伊賀市選挙区の定数見直しを 岡本市長、県議会に意見書 三重

【青木議長(中央)に意見書を手渡す岡本市長=三重県議会議事堂で】

次期三重県議選で予定される伊賀市選挙区の定数と国勢調査の速報値を踏まえた定数に〝ずれ〟が生じる問題で、岡本栄伊賀市長は12日、同市選挙区の定数を早期に見直すよう求める意見書を県議会に提出した。

県議会は5月、過去の人口調査に基づいて同市選挙区の定数を1減の2とすることを決めた。一方、総務省が先月25日に公表した国勢調査の速報値を元に試算すると、人口比に基づく定数は3となる。

意見書は、今回の速報値によって「議会が根拠としてきた大前提が大きく崩れた」と指摘。同市の島ケ原地域が4月に過疎地域の指定を受けたことなども踏まえて「定数減は納得できない」としている。

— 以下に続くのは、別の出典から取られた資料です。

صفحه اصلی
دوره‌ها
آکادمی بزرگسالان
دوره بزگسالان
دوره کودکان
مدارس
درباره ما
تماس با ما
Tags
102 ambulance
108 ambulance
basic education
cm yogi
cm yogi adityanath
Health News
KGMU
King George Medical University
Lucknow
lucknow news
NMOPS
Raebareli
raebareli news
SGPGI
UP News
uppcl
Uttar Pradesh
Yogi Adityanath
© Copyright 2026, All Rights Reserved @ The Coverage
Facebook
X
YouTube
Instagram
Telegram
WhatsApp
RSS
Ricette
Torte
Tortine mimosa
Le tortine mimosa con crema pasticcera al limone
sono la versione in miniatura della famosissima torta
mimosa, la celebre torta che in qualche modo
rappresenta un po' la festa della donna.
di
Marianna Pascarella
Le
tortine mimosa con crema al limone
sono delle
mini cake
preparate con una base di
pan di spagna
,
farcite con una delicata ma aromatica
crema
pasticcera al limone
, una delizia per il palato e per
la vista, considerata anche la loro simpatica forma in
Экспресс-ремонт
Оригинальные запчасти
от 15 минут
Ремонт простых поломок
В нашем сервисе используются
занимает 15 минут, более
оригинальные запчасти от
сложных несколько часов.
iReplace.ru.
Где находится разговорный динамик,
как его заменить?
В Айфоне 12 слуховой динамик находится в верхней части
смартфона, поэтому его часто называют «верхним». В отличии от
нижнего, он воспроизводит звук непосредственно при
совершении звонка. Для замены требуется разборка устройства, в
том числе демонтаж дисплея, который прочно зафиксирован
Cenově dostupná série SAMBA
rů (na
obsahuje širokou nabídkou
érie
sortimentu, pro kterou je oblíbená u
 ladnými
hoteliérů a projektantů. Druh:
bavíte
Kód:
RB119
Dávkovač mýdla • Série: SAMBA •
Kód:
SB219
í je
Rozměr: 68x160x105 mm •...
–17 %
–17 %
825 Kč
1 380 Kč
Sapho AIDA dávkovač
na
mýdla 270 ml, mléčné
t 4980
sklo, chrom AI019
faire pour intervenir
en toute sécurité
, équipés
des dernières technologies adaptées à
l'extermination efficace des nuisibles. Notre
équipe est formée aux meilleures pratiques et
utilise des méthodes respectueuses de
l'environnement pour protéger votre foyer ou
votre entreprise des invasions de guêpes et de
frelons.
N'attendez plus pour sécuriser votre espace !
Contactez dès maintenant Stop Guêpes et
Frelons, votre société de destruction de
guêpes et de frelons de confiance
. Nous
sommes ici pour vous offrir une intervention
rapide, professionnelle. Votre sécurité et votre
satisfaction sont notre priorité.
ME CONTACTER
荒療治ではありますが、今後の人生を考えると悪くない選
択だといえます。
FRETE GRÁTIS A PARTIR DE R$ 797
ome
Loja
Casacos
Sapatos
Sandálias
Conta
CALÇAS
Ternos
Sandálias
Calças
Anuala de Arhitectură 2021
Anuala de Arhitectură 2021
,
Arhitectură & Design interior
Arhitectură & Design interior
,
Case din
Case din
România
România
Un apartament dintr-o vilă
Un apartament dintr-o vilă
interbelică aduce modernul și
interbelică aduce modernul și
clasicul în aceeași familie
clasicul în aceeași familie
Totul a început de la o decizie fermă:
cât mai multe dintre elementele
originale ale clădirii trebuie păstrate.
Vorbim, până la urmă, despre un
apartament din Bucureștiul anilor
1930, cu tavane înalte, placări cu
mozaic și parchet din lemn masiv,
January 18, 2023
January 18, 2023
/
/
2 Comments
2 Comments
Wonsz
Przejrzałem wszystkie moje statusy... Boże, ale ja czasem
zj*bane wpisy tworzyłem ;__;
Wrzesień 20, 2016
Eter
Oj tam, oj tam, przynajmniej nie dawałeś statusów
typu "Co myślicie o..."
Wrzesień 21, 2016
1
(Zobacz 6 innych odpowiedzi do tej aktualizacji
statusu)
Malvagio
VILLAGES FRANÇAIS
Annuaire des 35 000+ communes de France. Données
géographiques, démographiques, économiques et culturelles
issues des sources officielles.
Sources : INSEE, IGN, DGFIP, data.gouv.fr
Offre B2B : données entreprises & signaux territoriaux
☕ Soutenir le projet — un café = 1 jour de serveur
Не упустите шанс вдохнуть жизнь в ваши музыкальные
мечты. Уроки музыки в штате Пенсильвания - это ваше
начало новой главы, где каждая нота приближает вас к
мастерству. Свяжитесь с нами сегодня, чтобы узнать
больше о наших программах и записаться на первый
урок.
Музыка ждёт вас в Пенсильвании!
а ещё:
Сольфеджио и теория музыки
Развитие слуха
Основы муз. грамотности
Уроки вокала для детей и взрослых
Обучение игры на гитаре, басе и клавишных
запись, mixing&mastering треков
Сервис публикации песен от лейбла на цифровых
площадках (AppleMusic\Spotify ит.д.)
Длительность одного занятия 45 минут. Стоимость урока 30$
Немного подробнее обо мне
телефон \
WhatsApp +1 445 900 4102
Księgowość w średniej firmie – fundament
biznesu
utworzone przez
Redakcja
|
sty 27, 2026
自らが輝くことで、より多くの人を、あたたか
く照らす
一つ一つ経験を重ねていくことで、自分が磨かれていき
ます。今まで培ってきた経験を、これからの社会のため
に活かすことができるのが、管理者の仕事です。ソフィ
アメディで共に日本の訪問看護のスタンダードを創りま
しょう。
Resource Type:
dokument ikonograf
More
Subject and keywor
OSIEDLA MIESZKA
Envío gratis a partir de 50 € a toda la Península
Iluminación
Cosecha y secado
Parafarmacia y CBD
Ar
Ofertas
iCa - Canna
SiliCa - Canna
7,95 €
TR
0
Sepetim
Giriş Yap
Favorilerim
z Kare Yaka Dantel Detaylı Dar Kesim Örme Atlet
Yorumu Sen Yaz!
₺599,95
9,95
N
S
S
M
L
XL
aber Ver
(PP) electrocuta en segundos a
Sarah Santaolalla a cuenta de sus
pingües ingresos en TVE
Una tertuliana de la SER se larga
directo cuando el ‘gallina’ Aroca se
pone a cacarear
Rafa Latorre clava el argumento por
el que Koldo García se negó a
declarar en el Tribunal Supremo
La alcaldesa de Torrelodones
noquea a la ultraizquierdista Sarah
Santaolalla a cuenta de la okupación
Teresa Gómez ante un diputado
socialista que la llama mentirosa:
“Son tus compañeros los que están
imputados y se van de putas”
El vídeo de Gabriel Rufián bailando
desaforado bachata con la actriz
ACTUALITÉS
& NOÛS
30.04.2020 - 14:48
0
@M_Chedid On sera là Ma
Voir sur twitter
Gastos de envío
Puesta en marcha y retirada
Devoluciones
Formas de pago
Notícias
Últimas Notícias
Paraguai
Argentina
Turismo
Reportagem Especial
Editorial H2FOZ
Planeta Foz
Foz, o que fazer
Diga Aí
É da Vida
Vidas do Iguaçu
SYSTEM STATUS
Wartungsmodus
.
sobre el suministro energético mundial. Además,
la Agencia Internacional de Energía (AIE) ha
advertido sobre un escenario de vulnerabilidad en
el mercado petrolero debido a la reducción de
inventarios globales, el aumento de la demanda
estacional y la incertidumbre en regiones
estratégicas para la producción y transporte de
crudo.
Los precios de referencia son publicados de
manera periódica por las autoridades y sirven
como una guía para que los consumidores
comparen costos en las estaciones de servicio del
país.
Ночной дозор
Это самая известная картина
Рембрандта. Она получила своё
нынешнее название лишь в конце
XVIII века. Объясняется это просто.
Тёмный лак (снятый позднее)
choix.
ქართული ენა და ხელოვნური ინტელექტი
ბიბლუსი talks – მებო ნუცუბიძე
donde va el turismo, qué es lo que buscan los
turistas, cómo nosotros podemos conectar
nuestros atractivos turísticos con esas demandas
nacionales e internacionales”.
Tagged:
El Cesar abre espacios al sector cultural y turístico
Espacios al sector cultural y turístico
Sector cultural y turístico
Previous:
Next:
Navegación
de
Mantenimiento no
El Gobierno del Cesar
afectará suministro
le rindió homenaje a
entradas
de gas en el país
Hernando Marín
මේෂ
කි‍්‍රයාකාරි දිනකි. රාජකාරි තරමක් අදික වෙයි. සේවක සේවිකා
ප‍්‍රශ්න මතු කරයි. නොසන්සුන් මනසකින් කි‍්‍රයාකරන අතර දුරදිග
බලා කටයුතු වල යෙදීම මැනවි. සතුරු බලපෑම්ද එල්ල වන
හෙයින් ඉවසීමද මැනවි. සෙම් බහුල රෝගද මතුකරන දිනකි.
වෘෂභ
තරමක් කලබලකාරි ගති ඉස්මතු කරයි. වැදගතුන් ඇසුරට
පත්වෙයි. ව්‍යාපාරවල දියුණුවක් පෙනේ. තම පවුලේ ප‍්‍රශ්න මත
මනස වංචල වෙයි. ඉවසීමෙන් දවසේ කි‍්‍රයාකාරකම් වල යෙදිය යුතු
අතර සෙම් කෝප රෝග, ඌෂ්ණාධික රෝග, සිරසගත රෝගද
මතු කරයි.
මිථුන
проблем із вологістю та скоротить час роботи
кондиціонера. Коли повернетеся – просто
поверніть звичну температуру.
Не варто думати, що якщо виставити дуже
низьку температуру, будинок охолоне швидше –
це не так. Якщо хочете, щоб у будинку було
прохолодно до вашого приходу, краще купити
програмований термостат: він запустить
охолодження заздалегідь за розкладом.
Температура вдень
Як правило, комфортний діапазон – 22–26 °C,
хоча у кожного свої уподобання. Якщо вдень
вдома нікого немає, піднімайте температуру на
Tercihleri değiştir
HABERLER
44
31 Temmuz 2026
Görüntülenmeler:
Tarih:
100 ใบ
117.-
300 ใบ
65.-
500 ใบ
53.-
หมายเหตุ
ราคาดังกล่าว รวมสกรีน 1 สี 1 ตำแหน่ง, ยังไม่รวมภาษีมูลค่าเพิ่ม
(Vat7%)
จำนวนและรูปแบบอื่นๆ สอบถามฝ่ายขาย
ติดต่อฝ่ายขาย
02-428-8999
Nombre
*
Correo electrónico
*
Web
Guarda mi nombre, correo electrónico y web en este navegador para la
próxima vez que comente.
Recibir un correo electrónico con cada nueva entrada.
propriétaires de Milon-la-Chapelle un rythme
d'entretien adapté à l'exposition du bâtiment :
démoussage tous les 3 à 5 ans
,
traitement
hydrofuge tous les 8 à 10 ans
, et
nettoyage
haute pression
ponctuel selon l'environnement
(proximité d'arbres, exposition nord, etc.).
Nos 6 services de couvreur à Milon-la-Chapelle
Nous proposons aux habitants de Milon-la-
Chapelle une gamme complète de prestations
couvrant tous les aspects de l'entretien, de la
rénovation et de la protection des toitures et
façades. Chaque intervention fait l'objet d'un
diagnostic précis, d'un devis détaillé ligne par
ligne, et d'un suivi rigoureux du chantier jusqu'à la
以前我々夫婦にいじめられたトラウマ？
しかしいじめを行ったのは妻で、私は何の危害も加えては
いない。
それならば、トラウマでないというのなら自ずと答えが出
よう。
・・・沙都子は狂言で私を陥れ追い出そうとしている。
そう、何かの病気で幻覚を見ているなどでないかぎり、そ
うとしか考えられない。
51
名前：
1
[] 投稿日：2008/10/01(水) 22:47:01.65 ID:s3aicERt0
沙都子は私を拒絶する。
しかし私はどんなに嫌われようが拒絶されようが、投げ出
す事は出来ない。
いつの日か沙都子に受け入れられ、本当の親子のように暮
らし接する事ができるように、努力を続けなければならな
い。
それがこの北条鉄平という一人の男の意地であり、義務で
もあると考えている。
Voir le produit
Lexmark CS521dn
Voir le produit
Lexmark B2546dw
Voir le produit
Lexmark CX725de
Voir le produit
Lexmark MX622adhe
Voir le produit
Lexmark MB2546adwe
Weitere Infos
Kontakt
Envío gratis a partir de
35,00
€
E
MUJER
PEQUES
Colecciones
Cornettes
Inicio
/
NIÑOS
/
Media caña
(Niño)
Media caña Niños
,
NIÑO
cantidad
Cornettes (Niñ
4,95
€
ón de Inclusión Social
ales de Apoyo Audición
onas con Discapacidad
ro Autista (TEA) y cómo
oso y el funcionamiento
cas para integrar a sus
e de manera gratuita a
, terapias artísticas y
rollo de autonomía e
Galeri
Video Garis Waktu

この日、岡本市長は県議会議事堂で青木謙順議長に意見書を手渡した上で「定数減は理屈に合わず、市民に説明できない」と主張。国が今回の速報値を踏まえて衆院小選挙区の見直しを進めることも紹介した。

青木議長は「速報値の内容は確認しているが、確定値の発表を持って議論したいと考えている」と説明。「今回の意見を受け止めながら、確定値の時期に次の議論に進むのかを検討したい」と述べた。

これに対し、岡本市長は「そういう考えはよろしくない。何よりも根拠となる数値が定数は3であるべしということを示している。なぜためらうのかよく分からない」と述べ、早急に議論を始めるよう求めた。